You sit down to watch a movie with your hubby and while he’s all relaxed and concentrating on the movie, with his arm around you, your mind is anywhere but there. You’re thinking of the Mt. Everest pile of laundry, the cereal that is running out, the cheque you need to write for school fees, that report that your boss has been hounding you for… you know what I mean.
So if being a mum is this tough, then just how do you cope? Here are some coping mechanisms that are tried and tested by mums out there.
- Wine. Yes, wine, lots of it. Mums swear that it helps to keep them same. One mum shared, “It’s not so much the wine as it is that small bit of time that you set aside to not do anything, just sip on wine and have a little bit of breathing space. We all need that.”
Mums need wine. A lot of it. | Image source: iStock
- Coffee. Wine may not be for everyone but being a mum mostly means that you pretty much survive on a caffeine fix. Many mums claim that they cannot get the engine started in the morning without this!
- Grandparents. Yes, the dear old folks, what would we possibly do without them? Whether it’s to lend an extra hand around the house and the kids or to keep a watch over the helper, grandparents are the best life-savers for moms!

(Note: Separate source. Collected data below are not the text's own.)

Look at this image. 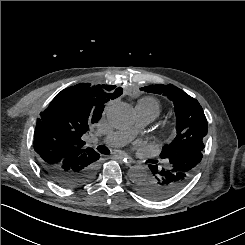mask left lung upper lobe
Wrapping results in <instances>:
<instances>
[{"label":"left lung upper lobe","instance_id":"obj_1","mask_svg":"<svg viewBox=\"0 0 245 245\" xmlns=\"http://www.w3.org/2000/svg\"><path fill=\"white\" fill-rule=\"evenodd\" d=\"M141 90L163 94L175 105L177 135L169 145L163 146L161 159H168L185 150H203V139L207 134L208 126L203 109L196 99L172 84L150 85Z\"/></svg>","mask_w":245,"mask_h":245}]
</instances>
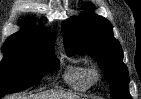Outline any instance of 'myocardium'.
I'll return each instance as SVG.
<instances>
[{
	"label": "myocardium",
	"instance_id": "myocardium-1",
	"mask_svg": "<svg viewBox=\"0 0 141 99\" xmlns=\"http://www.w3.org/2000/svg\"><path fill=\"white\" fill-rule=\"evenodd\" d=\"M88 76L92 83L96 82L100 78V71L96 67L88 68Z\"/></svg>",
	"mask_w": 141,
	"mask_h": 99
}]
</instances>
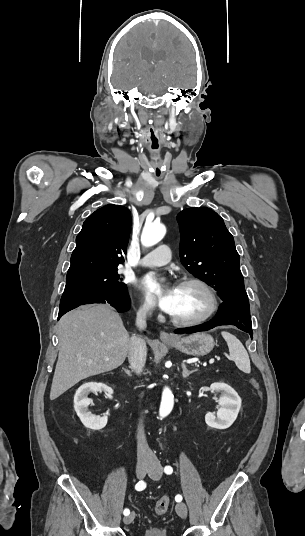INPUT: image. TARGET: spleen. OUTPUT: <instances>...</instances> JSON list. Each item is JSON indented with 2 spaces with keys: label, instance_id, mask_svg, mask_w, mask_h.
I'll use <instances>...</instances> for the list:
<instances>
[{
  "label": "spleen",
  "instance_id": "spleen-1",
  "mask_svg": "<svg viewBox=\"0 0 305 536\" xmlns=\"http://www.w3.org/2000/svg\"><path fill=\"white\" fill-rule=\"evenodd\" d=\"M221 334L225 342H227L231 360L235 362L237 368H239L241 372H244V374H250V360L243 344L237 340L236 336H232V334H229V332H221Z\"/></svg>",
  "mask_w": 305,
  "mask_h": 536
}]
</instances>
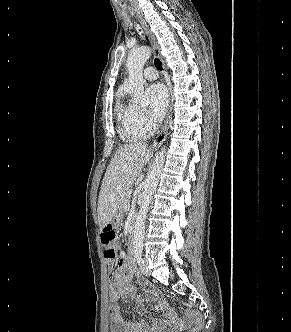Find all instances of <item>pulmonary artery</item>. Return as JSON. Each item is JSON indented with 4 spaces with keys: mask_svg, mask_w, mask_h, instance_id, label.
<instances>
[{
    "mask_svg": "<svg viewBox=\"0 0 291 332\" xmlns=\"http://www.w3.org/2000/svg\"><path fill=\"white\" fill-rule=\"evenodd\" d=\"M143 76L145 79L150 81L156 80L158 78V72L153 67H147L143 72Z\"/></svg>",
    "mask_w": 291,
    "mask_h": 332,
    "instance_id": "obj_1",
    "label": "pulmonary artery"
}]
</instances>
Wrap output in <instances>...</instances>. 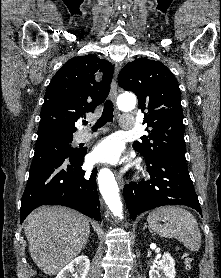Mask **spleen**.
Listing matches in <instances>:
<instances>
[{"instance_id":"obj_1","label":"spleen","mask_w":221,"mask_h":278,"mask_svg":"<svg viewBox=\"0 0 221 278\" xmlns=\"http://www.w3.org/2000/svg\"><path fill=\"white\" fill-rule=\"evenodd\" d=\"M164 221V224H160ZM150 228L161 237L175 238L190 251L201 247V235L195 217L178 206H163L151 211L147 217Z\"/></svg>"}]
</instances>
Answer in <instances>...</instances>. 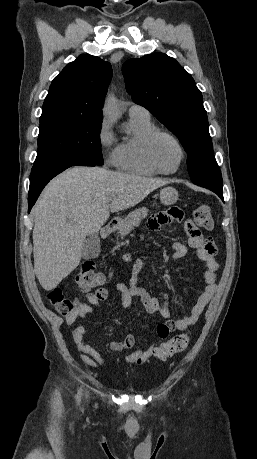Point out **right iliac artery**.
<instances>
[{"mask_svg": "<svg viewBox=\"0 0 257 459\" xmlns=\"http://www.w3.org/2000/svg\"><path fill=\"white\" fill-rule=\"evenodd\" d=\"M80 394H81V391H79V393H78V397H77L78 398V402L80 400Z\"/></svg>", "mask_w": 257, "mask_h": 459, "instance_id": "obj_1", "label": "right iliac artery"}]
</instances>
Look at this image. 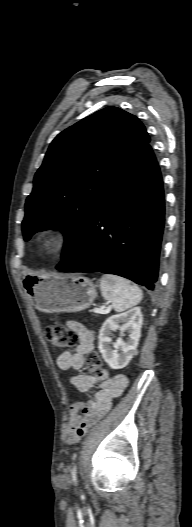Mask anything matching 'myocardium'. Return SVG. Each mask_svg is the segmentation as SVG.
<instances>
[{
  "label": "myocardium",
  "instance_id": "obj_1",
  "mask_svg": "<svg viewBox=\"0 0 192 527\" xmlns=\"http://www.w3.org/2000/svg\"><path fill=\"white\" fill-rule=\"evenodd\" d=\"M68 242V233L62 226H51L41 231L36 240L38 251L45 257L61 253Z\"/></svg>",
  "mask_w": 192,
  "mask_h": 527
}]
</instances>
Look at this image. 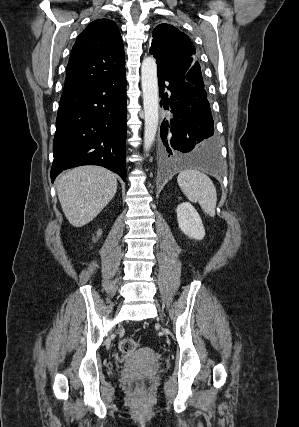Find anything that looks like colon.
Masks as SVG:
<instances>
[{"label":"colon","mask_w":299,"mask_h":427,"mask_svg":"<svg viewBox=\"0 0 299 427\" xmlns=\"http://www.w3.org/2000/svg\"><path fill=\"white\" fill-rule=\"evenodd\" d=\"M119 349L125 354L132 353L136 350V343L131 338H123L119 343Z\"/></svg>","instance_id":"1"}]
</instances>
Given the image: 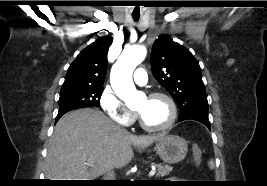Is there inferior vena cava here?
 I'll return each instance as SVG.
<instances>
[{"label":"inferior vena cava","mask_w":267,"mask_h":186,"mask_svg":"<svg viewBox=\"0 0 267 186\" xmlns=\"http://www.w3.org/2000/svg\"><path fill=\"white\" fill-rule=\"evenodd\" d=\"M113 177H114V173L113 171H111V169L105 173V180H113Z\"/></svg>","instance_id":"602c4592"}]
</instances>
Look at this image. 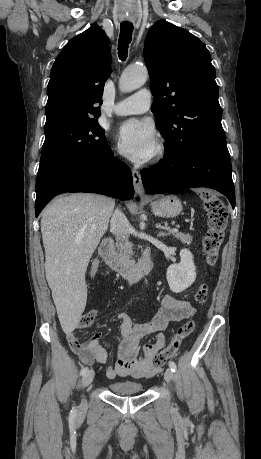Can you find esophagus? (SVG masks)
I'll return each mask as SVG.
<instances>
[{"mask_svg": "<svg viewBox=\"0 0 261 459\" xmlns=\"http://www.w3.org/2000/svg\"><path fill=\"white\" fill-rule=\"evenodd\" d=\"M132 177H133V186L135 193L140 197H144V187L141 179V175L138 170L132 169Z\"/></svg>", "mask_w": 261, "mask_h": 459, "instance_id": "esophagus-1", "label": "esophagus"}]
</instances>
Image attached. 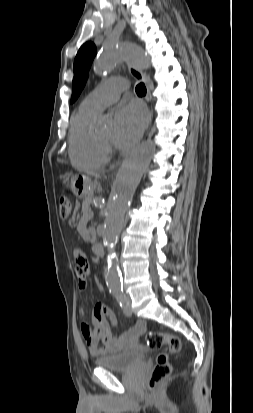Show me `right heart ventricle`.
<instances>
[{
    "instance_id": "e07e8e85",
    "label": "right heart ventricle",
    "mask_w": 253,
    "mask_h": 413,
    "mask_svg": "<svg viewBox=\"0 0 253 413\" xmlns=\"http://www.w3.org/2000/svg\"><path fill=\"white\" fill-rule=\"evenodd\" d=\"M97 114L81 105L71 117L68 153L76 166L94 169L107 161V151L101 147L92 131Z\"/></svg>"
}]
</instances>
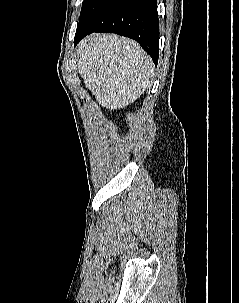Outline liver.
Instances as JSON below:
<instances>
[{
	"instance_id": "obj_1",
	"label": "liver",
	"mask_w": 239,
	"mask_h": 303,
	"mask_svg": "<svg viewBox=\"0 0 239 303\" xmlns=\"http://www.w3.org/2000/svg\"><path fill=\"white\" fill-rule=\"evenodd\" d=\"M76 56L85 87L110 111L134 103L150 86L153 62L131 39L93 34L79 43Z\"/></svg>"
}]
</instances>
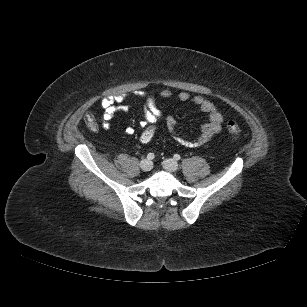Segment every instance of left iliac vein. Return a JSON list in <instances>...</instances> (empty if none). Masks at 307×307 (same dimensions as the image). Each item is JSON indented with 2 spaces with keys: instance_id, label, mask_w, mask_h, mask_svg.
I'll return each instance as SVG.
<instances>
[{
  "instance_id": "4c4485c4",
  "label": "left iliac vein",
  "mask_w": 307,
  "mask_h": 307,
  "mask_svg": "<svg viewBox=\"0 0 307 307\" xmlns=\"http://www.w3.org/2000/svg\"><path fill=\"white\" fill-rule=\"evenodd\" d=\"M163 167L167 171L175 172L178 169L179 165L174 159H165L163 161Z\"/></svg>"
}]
</instances>
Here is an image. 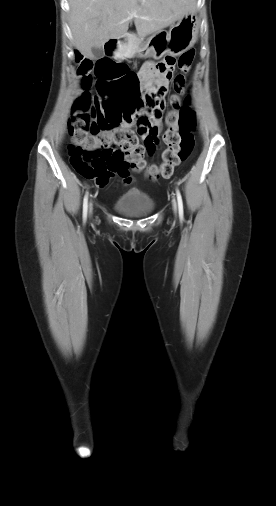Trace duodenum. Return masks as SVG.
Returning a JSON list of instances; mask_svg holds the SVG:
<instances>
[{"instance_id":"1","label":"duodenum","mask_w":276,"mask_h":506,"mask_svg":"<svg viewBox=\"0 0 276 506\" xmlns=\"http://www.w3.org/2000/svg\"><path fill=\"white\" fill-rule=\"evenodd\" d=\"M125 41V35H118L109 39L105 44L104 50L102 51V56L104 58H115L117 56H120L122 58H132L134 56V51L127 45L123 47L120 46L121 44L125 43Z\"/></svg>"}]
</instances>
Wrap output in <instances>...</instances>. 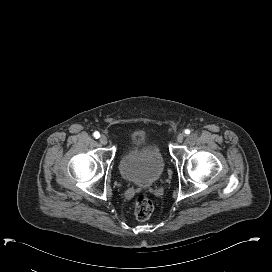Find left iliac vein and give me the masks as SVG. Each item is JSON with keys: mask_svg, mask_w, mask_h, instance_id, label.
<instances>
[{"mask_svg": "<svg viewBox=\"0 0 272 272\" xmlns=\"http://www.w3.org/2000/svg\"><path fill=\"white\" fill-rule=\"evenodd\" d=\"M184 137H185L184 133H179L177 136V142L182 143L184 140Z\"/></svg>", "mask_w": 272, "mask_h": 272, "instance_id": "1", "label": "left iliac vein"}]
</instances>
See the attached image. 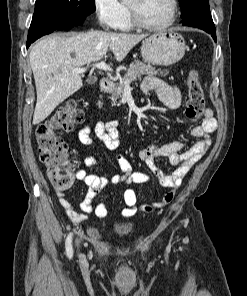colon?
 I'll list each match as a JSON object with an SVG mask.
<instances>
[{
	"label": "colon",
	"instance_id": "obj_1",
	"mask_svg": "<svg viewBox=\"0 0 247 296\" xmlns=\"http://www.w3.org/2000/svg\"><path fill=\"white\" fill-rule=\"evenodd\" d=\"M188 101L185 114L190 119L202 115L205 97L196 70H191L187 79ZM83 111L74 100L58 107L46 121L36 128V141L40 161L47 168V176L57 190H65L74 182L73 165L69 160L70 150L59 135L70 131L83 120Z\"/></svg>",
	"mask_w": 247,
	"mask_h": 296
}]
</instances>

- The mom face or angry voice. Yes, this one is important. We all need to establish a certain ‘fear’. When the kids see that face they must know better than to push any more buttons.
- Screen time. I know screen time is bad and all that but you know what, I’m stuck at home with 3 monsters. Thank you, Disney Junior/Netflix, I couldn’t have done it without you. Nothing left to explain there.
Well, mums, you know it all too well, just what it’s like being a mum. It’s tough, it’s insane, it’s almost impossible but somehow we get by because mums are amazing!